Ülkemizde yüzde 60-65’lik bir seçmen tabakası sağ muhafazakar, milliyetci partilerden yana tercih kullanır. 35-40’da sol partileri tercih eder.

2 binli yılların başından bu yana AK Parti tek sağ muhafazakar parti olarak seçmenin tercihi oldu.

Şimdi bu alanda seçenekler çoğaldı.

AK Parti içinden iki yeni parti çıktı. Gelecek ve DEVA partileri.

Bu partiler 2023 seçimlerinde ilk kez seçmen karşısına çıkacaklar.

İYİ Parti de milliyetçi muhafazakar, sağ merkez demokrat olduğu iddiasıyla arenada.

20 yıldır iktidarda olan AK Partide bir düşüş var.
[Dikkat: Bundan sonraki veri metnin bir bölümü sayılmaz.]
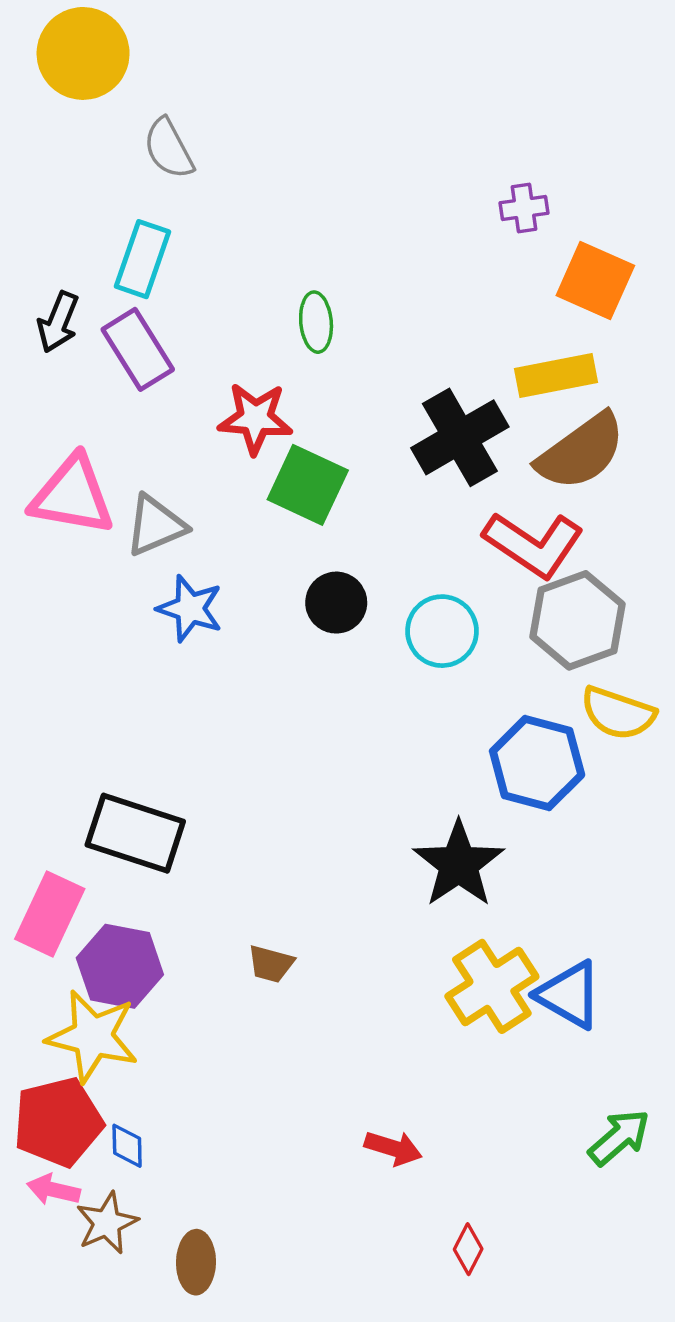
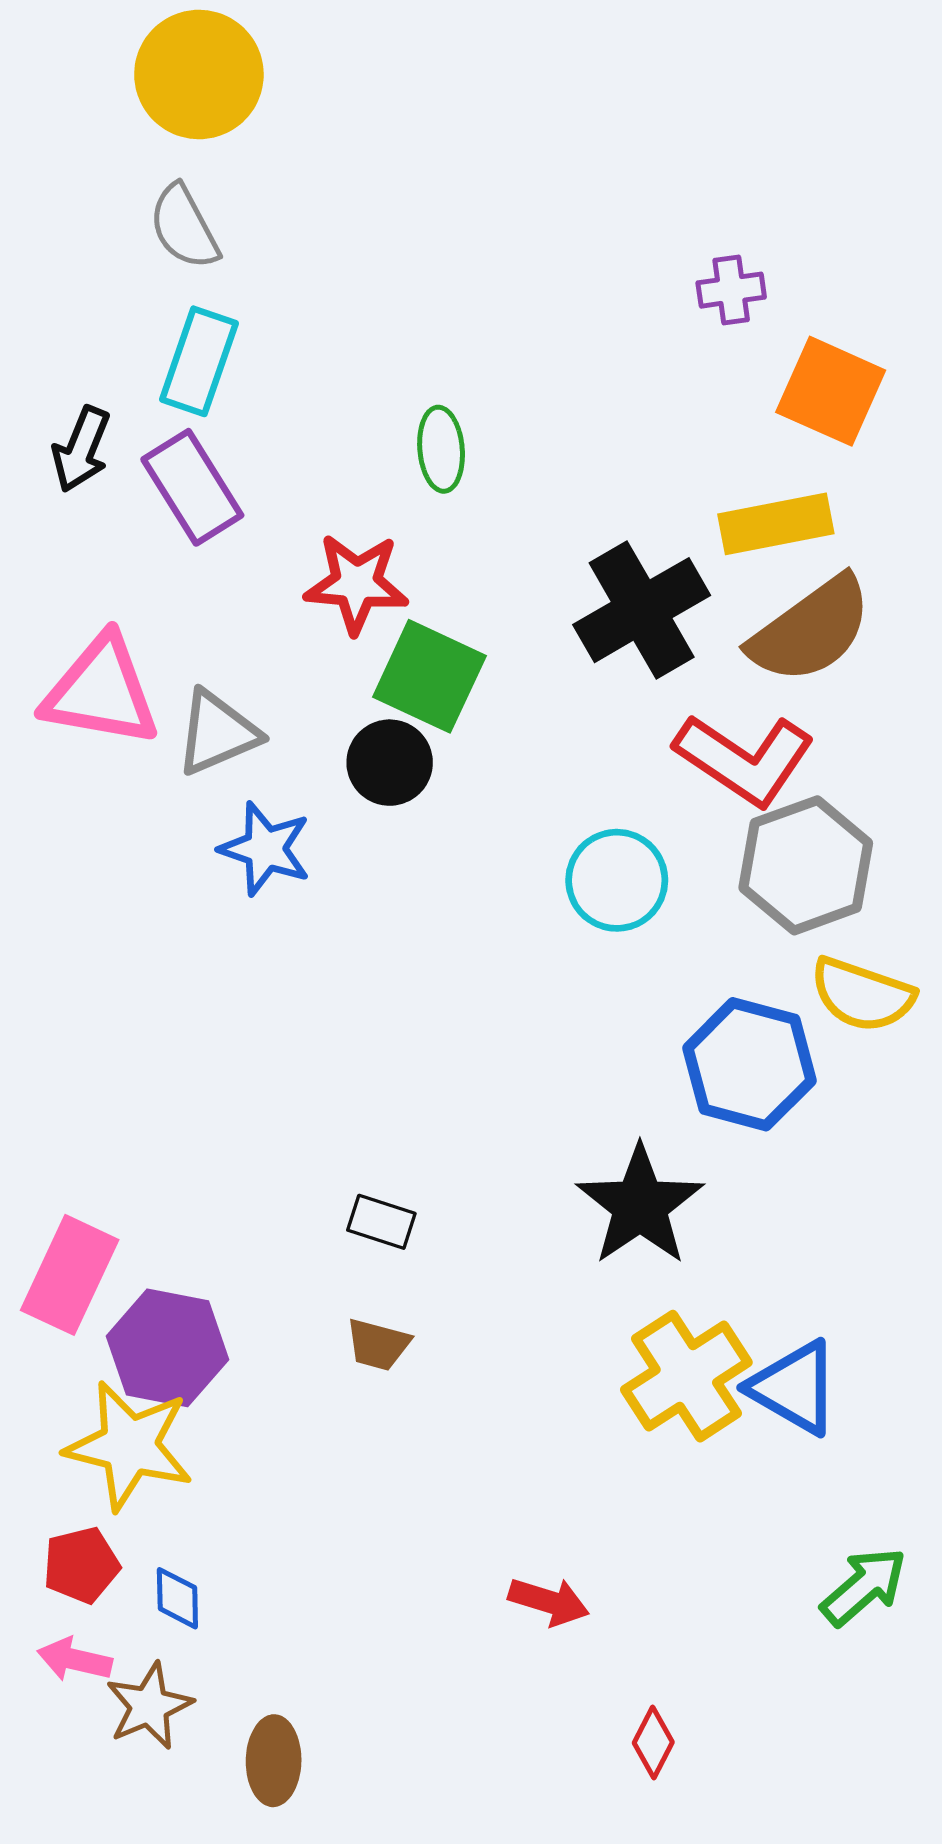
yellow circle: (83, 53) -> (199, 74), moved
gray semicircle: (169, 149) -> (184, 227), moved
black circle: (336, 603) -> (390, 763), moved
black rectangle: (135, 833) -> (381, 1222), moved, size x0.5
red pentagon: (58, 1122) -> (81, 1565), size x0.6

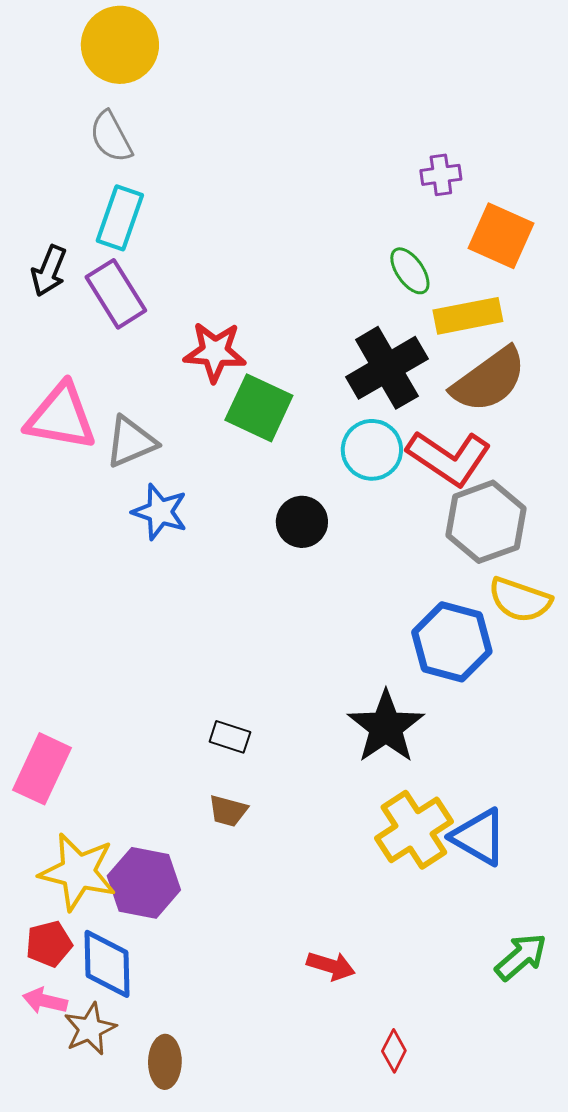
green ellipse: (441, 449) -> (410, 271), moved, turned -30
black circle: (390, 763) -> (302, 522), moved
cyan circle: (617, 880) -> (372, 450), moved
purple hexagon: (167, 1348) -> (144, 883), moved
blue diamond: (177, 1598) -> (107, 964), size x1.8

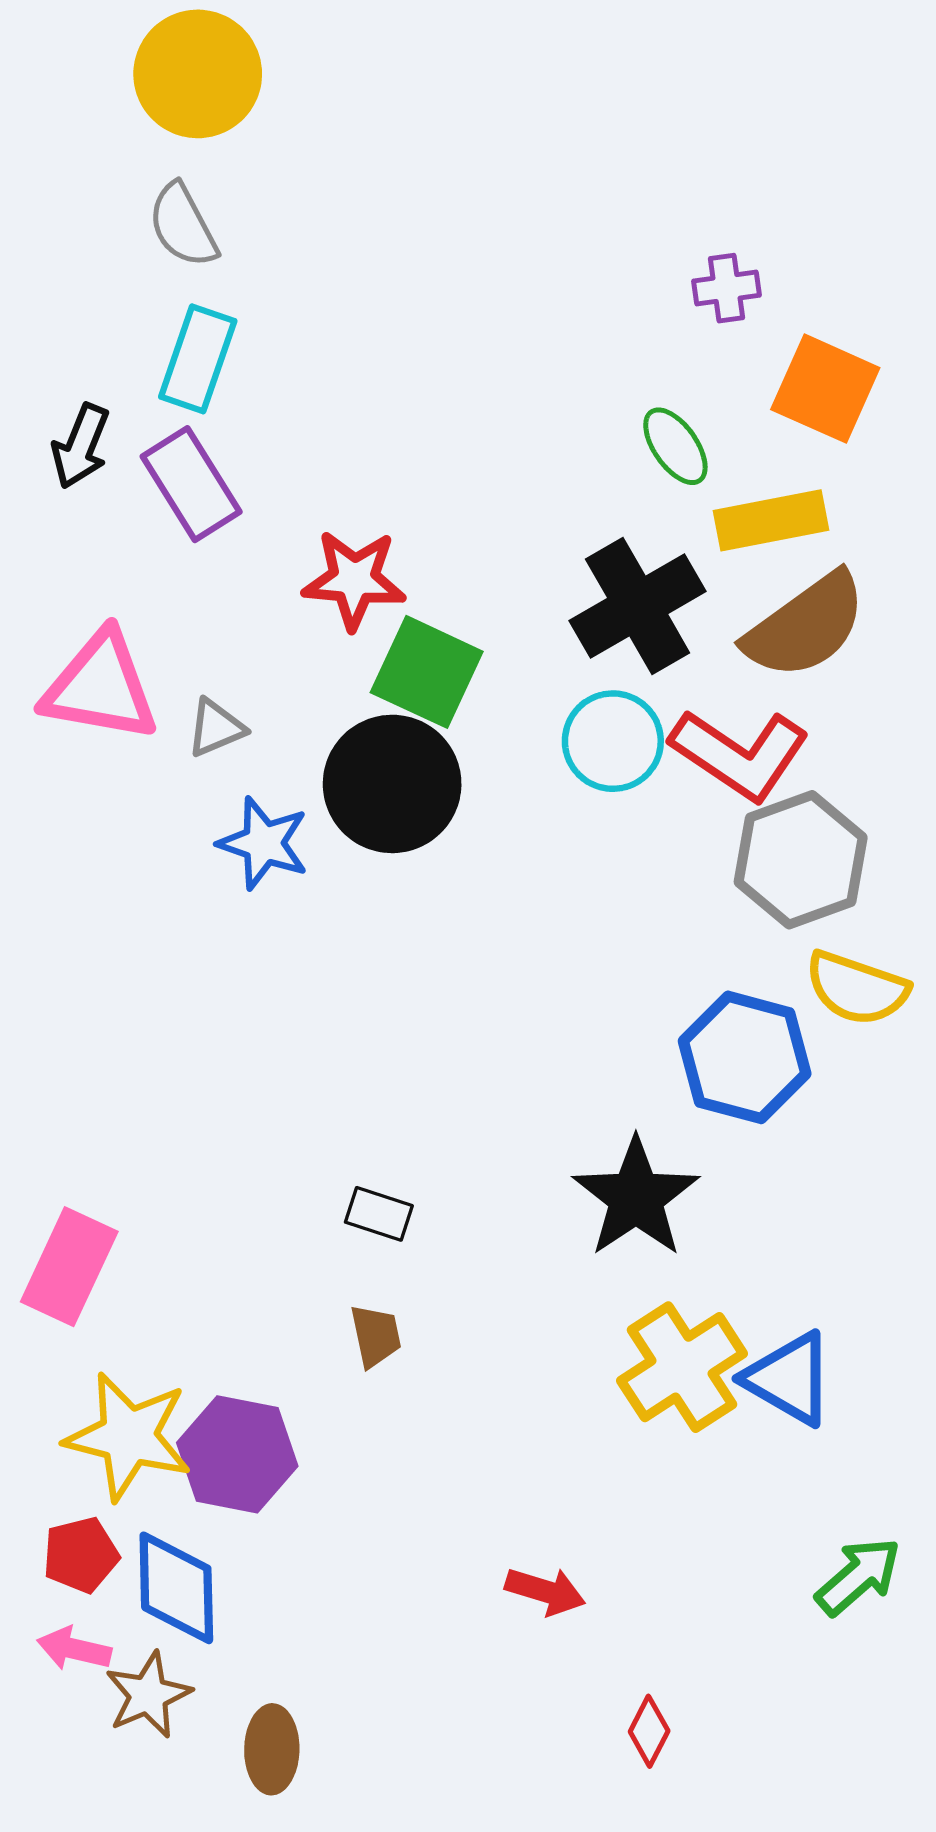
gray triangle: (131, 442) -> (216, 728), size x0.7
black circle: (302, 522) -> (392, 784), moved, size x1.6
brown trapezoid: (228, 811) -> (376, 1336), turned -117

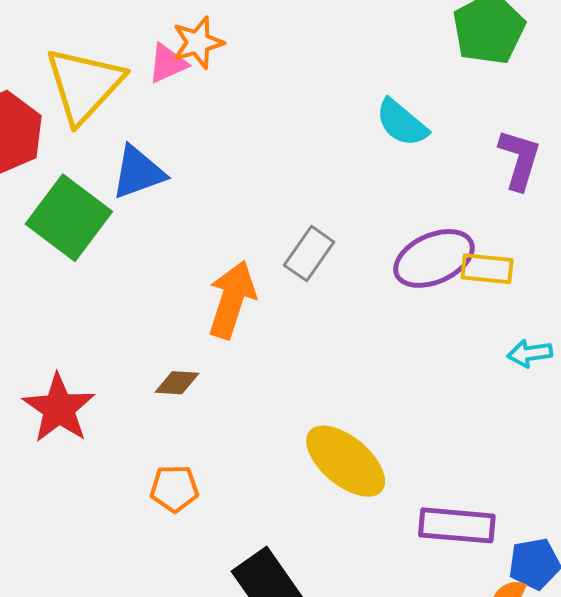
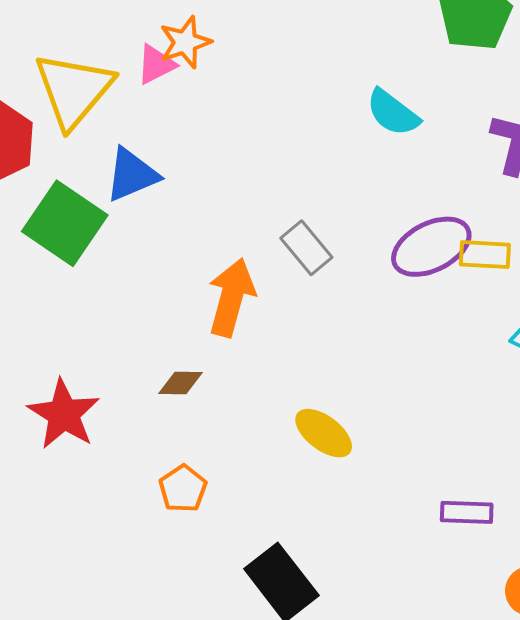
gray rectangle: (309, 254) -> (306, 248), turned -72
yellow ellipse: (346, 461) -> (324, 433), moved, size x0.7
orange pentagon: (174, 488) -> (183, 489), turned -30
purple rectangle: (457, 525) -> (467, 512), size x0.7

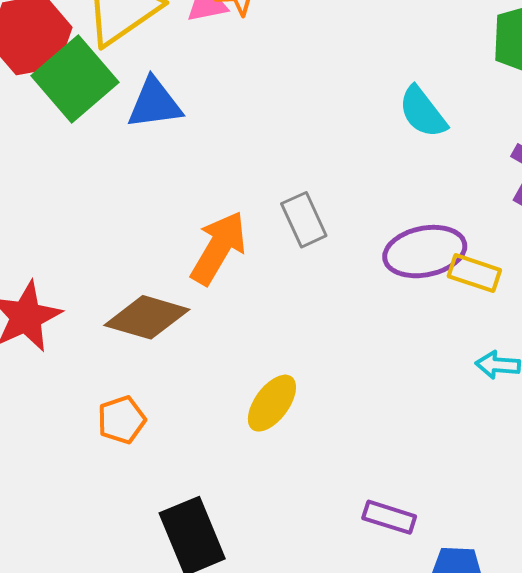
green square: (65, 223) -> (75, 79), moved
brown diamond: (181, 383) -> (147, 317), size x1.8
yellow ellipse: (324, 433) -> (272, 403), turned 74

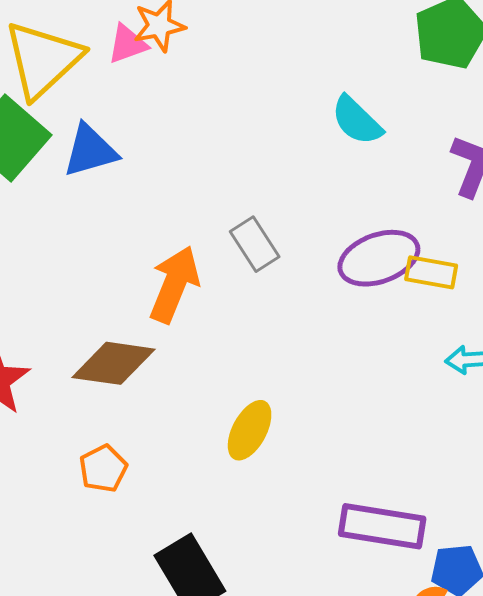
purple rectangle: (389, 517) -> (382, 526), size x1.6

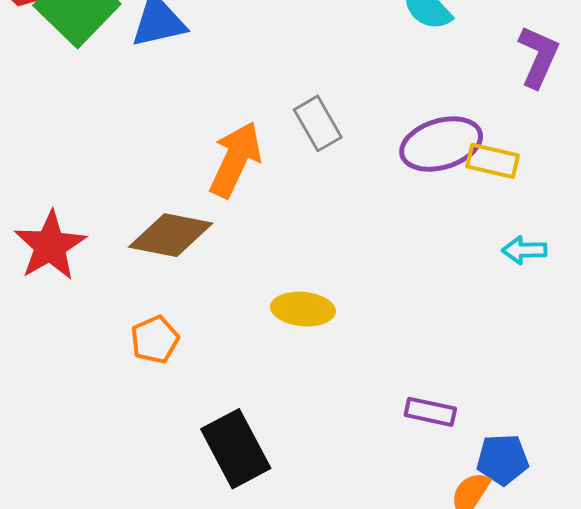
yellow ellipse: (250, 430) -> (303, 309), turned 64
purple rectangle: (382, 526) -> (430, 412), size x0.6

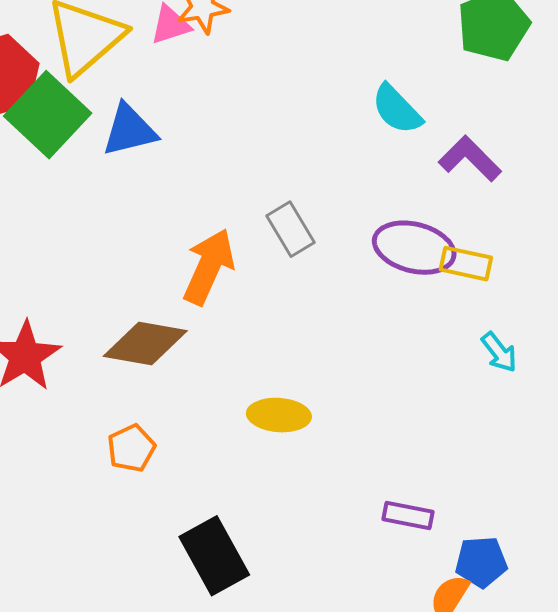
purple L-shape: (538, 57) -> (470, 159), moved, turned -68
purple ellipse: (441, 144) -> (414, 248), turned 32
cyan arrow: (524, 250) -> (499, 352), turned -126

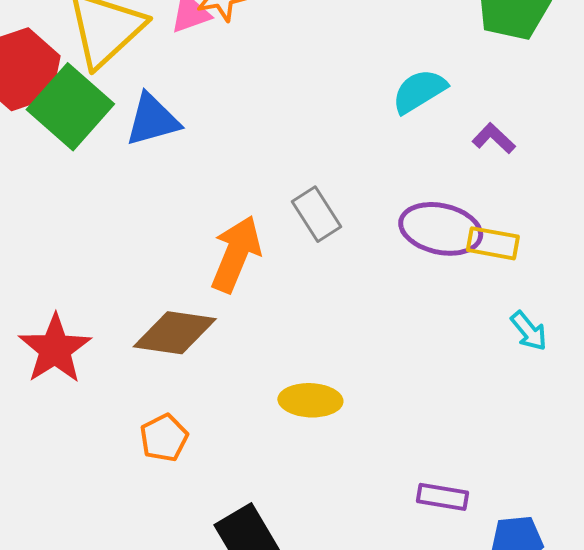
cyan semicircle: (397, 109) -> (419, 91), turned 104
purple L-shape: (470, 159) -> (494, 138), size x0.7

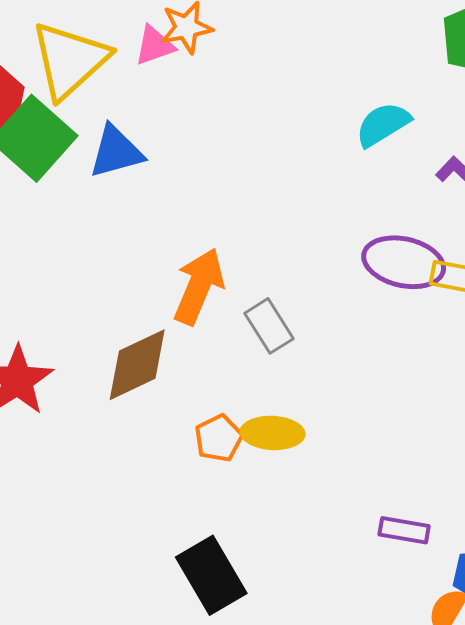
gray rectangle: (317, 214) -> (269, 326), moved
brown diamond: (175, 333) -> (137, 365), turned -34
orange pentagon: (164, 438) -> (219, 438), moved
Anket sonuçlarında bu tesbitler yapılıyor. Ancak AK Parti halen ülkenin birinci partisi konumunda.

Bu durum belki alternatifsizliktendi.

Fakat iki yeni parti AK Parti içinden çıktı.

Davutoğlu ve Babacan’ın göstereceği performans AK Partide nasıl bir yara açacak belli değil.

2023’de yapılacak seçimlerde bunu göreceğiz.            

Yine de sağ-muhafazakar seçmende ciddi tercih sapması olabilir.

AK Parti yara alabilir.

Bunlar bir varsayım tabii ki...

*                                                                                                                                                                                  *               *

BABA ACISI

Babaların kıymetini yaşadıkları zamanlarda pek fark edemiyoruz.

Fakat önümüzden gittiklerinde ne kadar değerli olduklarını algılayabiliyoruz.

Babaları rahmetli olmuş okuyucularımız da bu duyguyu yaşamışlardır.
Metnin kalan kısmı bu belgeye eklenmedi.